→ **AIM OF THE EXERCISE**
The records that follow are to be repeated exactly, in full.

→ **THE INPUT**
---

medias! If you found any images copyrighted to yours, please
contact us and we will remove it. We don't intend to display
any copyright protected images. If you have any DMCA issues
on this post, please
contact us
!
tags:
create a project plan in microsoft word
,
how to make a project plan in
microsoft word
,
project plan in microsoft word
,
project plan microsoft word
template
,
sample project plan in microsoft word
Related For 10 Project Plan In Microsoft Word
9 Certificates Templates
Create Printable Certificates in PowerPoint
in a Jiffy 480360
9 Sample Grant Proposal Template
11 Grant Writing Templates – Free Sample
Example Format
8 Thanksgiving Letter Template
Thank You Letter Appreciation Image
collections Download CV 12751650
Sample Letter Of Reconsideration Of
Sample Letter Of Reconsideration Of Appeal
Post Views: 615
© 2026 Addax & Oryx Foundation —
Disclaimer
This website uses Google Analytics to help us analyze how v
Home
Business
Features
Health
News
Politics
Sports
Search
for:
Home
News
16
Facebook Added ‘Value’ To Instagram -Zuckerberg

---

→ **ANSWER AREA**
medias! If you found any images copyrighted to yours, please
contact us and we will remove it. We don't intend to display
any copyright protected images. If you have any DMCA issues
on this post, please
contact us
!
tags:
create a project plan in microsoft word
,
how to make a project plan in
microsoft word
,
project plan in microsoft word
,
project plan microsoft word
template
,
sample project plan in microsoft word
Related For 10 Project Plan In Microsoft Word
9 Certificates Templates
Create Printable Certificates in PowerPoint
in a Jiffy 480360
9 Sample Grant Proposal Template
11 Grant Writing Templates – Free Sample
Example Format
8 Thanksgiving Letter Template
Thank You Letter Appreciation Image
collections Download CV 12751650
Sample Letter Of Reconsideration Of
Sample Letter Of Reconsideration Of Appeal
Post Views: 615
© 2026 Addax & Oryx Foundation —
Disclaimer
This website uses Google Analytics to help us analyze how v
Home
Business
Features
Health
News
Politics
Sports
Search
for:
Home
News
16
Facebook Added ‘Value’ To Instagram -Zuckerberg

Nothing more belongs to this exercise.